Records drawn from a dataset:
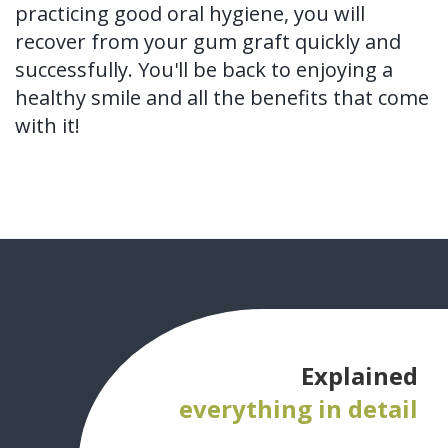
practicing good oral hygiene, you will
recover from your gum graft quickly and
successfully. You'll be back to enjoying a
healthy smile and all the benefits that come
with it!
Explained
everything in detail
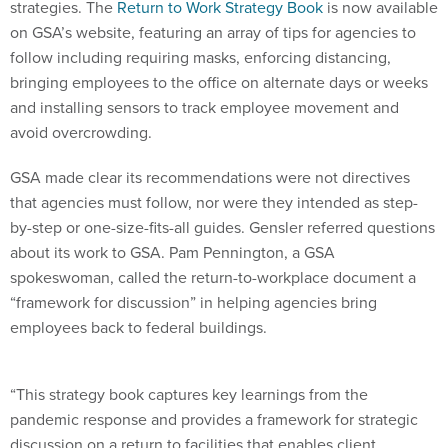
strategies. The
Return to Work Strategy Book
is now available
on GSA’s website, featuring an array of tips for agencies to
follow including requiring masks, enforcing distancing,
bringing employees to the office on alternate days or weeks
and installing sensors to track employee movement and
avoid overcrowding.
GSA made clear its recommendations were not directives
that agencies must follow, nor were they intended as step-
by-step or one-size-fits-all guides. Gensler referred questions
about its work to GSA. Pam Pennington, a GSA
spokeswoman, called the return-to-workplace document a
“framework for discussion” in helping agencies bring
employees back to federal buildings.
“This strategy book captures key learnings from the
pandemic response and provides a framework for strategic
discussion on a return to facilities that enables client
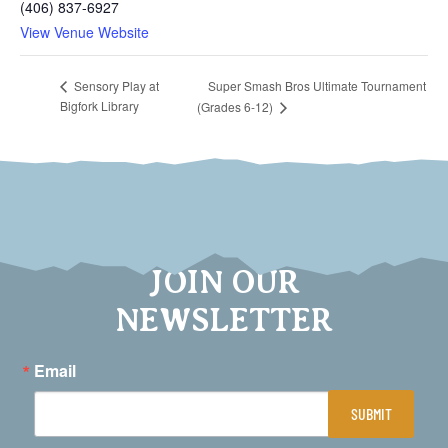
(406) 837-6927
View Venue Website
Super Smash Bros Ultimate Tournament
Sensory Play at
Bigfork Library
(Grades 6-12)
JOIN OUR
NEWSLETTER
Email
SUBMIT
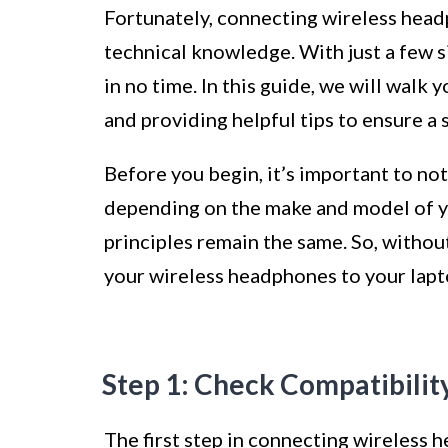
Fortunately, connecting wireless head
technical knowledge. With just a few si
in no time. In this guide, we will walk
and providing helpful tips to ensure a
Before you begin, it’s important to not
depending on the make and model of y
principles remain the same. So, without
your wireless headphones to your lapt
Step 1: Check Compatibilit
The first step in connecting wireless 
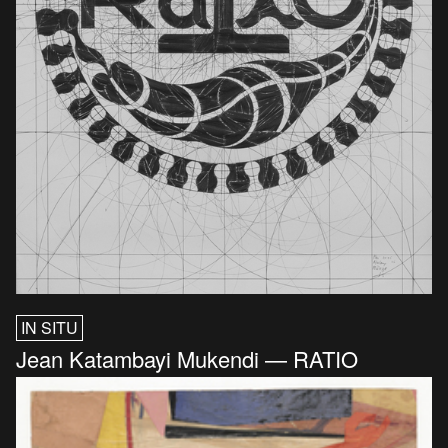
IN SITU
Jean Katambayi Mukendi — RATIO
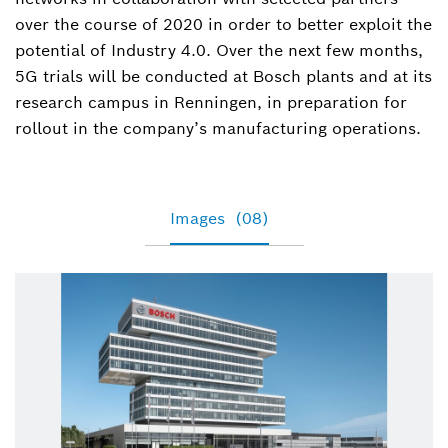
over the course of 2020 in order to better exploit the
potential of Industry 4.0. Over the next few months,
5G trials will be conducted at Bosch plants and at its
research campus in Renningen, in preparation for
rollout in the company’s manufacturing operations.
Images
(08)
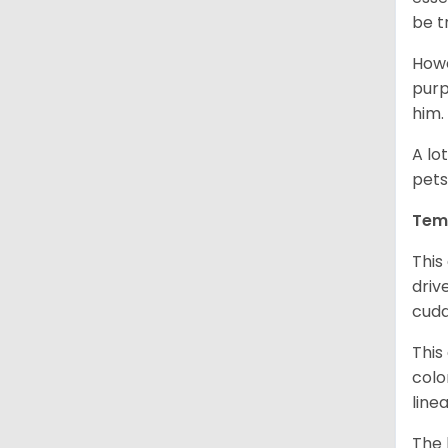
be t
Howe
purp
him.
A lo
pets
Tem
This
driv
cudd
This
colo
line
The 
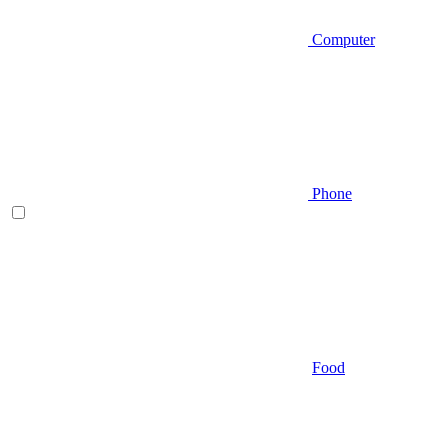
Computer
Phone
Food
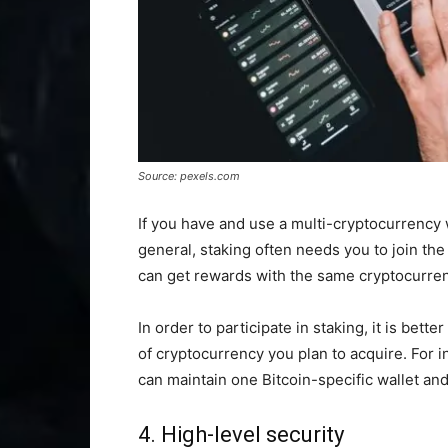
Source: pexels.com
If you have and use a multi-cryptocurrency w
general, staking often needs you to join the 
can get rewards with the same cryptocurren
In order to participate in staking, it is bett
of cryptocurrency you plan to acquire. For i
can maintain one Bitcoin-specific wallet and
4. High-level security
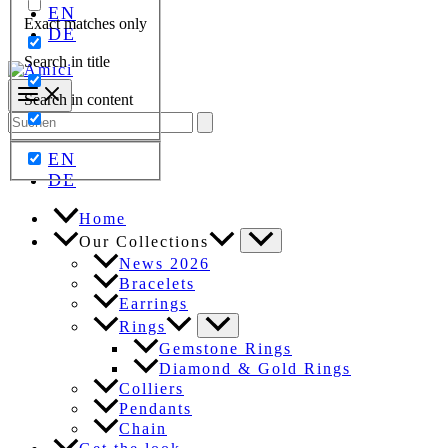
EN
Exact matches only
DE
Search in title
Search in content
Search
for:
EN
DE
Home
Our Collections
News 2026
Bracelets
Earrings
Rings
Gemstone Rings
Diamond & Gold Rings
Colliers
Pendants
Chain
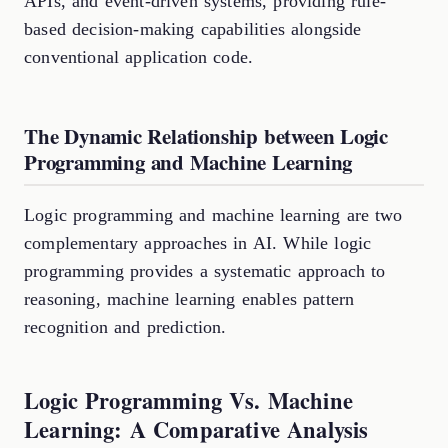
APIs, and event-driven systems, providing rule-
based decision-making capabilities alongside
conventional application code.
The Dynamic Relationship between Logic
Programming and Machine Learning
Logic programming and machine learning are two
complementary approaches in AI. While logic
programming provides a systematic approach to
reasoning, machine learning enables pattern
recognition and prediction.
Logic Programming Vs. Machine
Learning: A Comparative Analysis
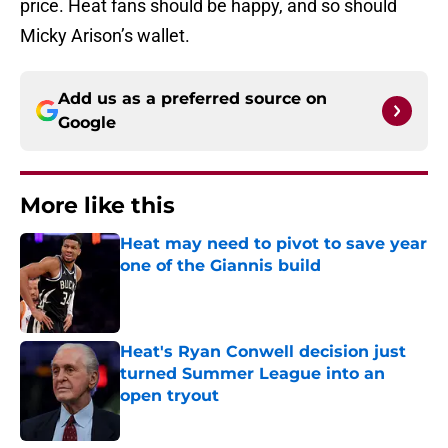
price. Heat fans should be happy, and so should
Micky Arison’s wallet.
Add us as a preferred source on
Google
More like this
Heat may need to pivot to save year
one of the Giannis build
Published by on Invalid Date
Heat's Ryan Conwell decision just
turned Summer League into an
open tryout
Published by on Invalid Date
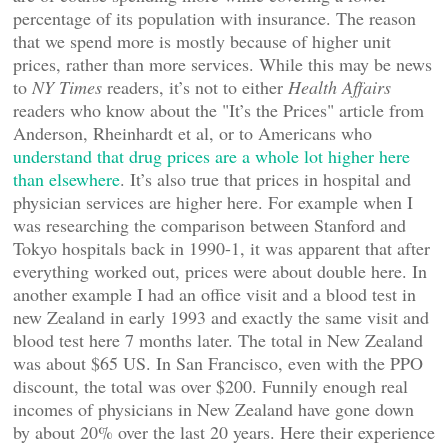
percentage of its population with insurance. The reason
that we spend more is mostly because of higher unit
prices, rather than more services. While this may be news
to
NY Times
readers, it’s not to either
Health Affairs
readers who know about the "It’s the Prices" article from
Anderson, Rheinhardt et al, or to Americans who
understand that drug prices are a whole lot higher here
than elsewhere
. It’s also true that prices in hospital and
physician services are higher here. For example when I
was researching the comparison between Stanford and
Tokyo hospitals back in 1990-1, it was apparent that after
everything worked out, prices were about double here. In
another example I had an office visit and a blood test in
new Zealand in early 1993 and exactly the same visit and
blood test here 7 months later. The total in New Zealand
was about $65 US. In San Francisco, even with the PPO
discount, the total was over $200. Funnily enough real
incomes of physicians in New Zealand have gone down
by about 20% over the last 20 years. Here their experience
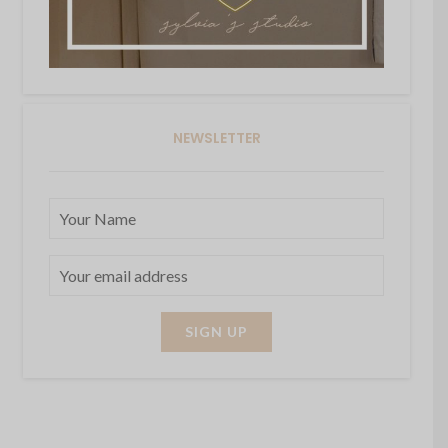
NEWSLETTER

• WHAT YOU NEED TO DO:
A verbatim reproduction is expected: starting at the line above that has "programming provides a systematic approach to", ending at the line that has "open tryout", both included, and with no pictures and no other lines.

• REPLY TO THE EXERCISE:
programming provides a systematic approach to
reasoning, machine learning enables pattern
recognition and prediction.
Logic Programming Vs. Machine
Learning: A Comparative Analysis
price. Heat fans should be happy, and so should
Micky Arison’s wallet.
Add us as a preferred source on
Google
More like this
Heat may need to pivot to save year
one of the Giannis build
Published by on Invalid Date
Heat's Ryan Conwell decision just
turned Summer League into an
open tryout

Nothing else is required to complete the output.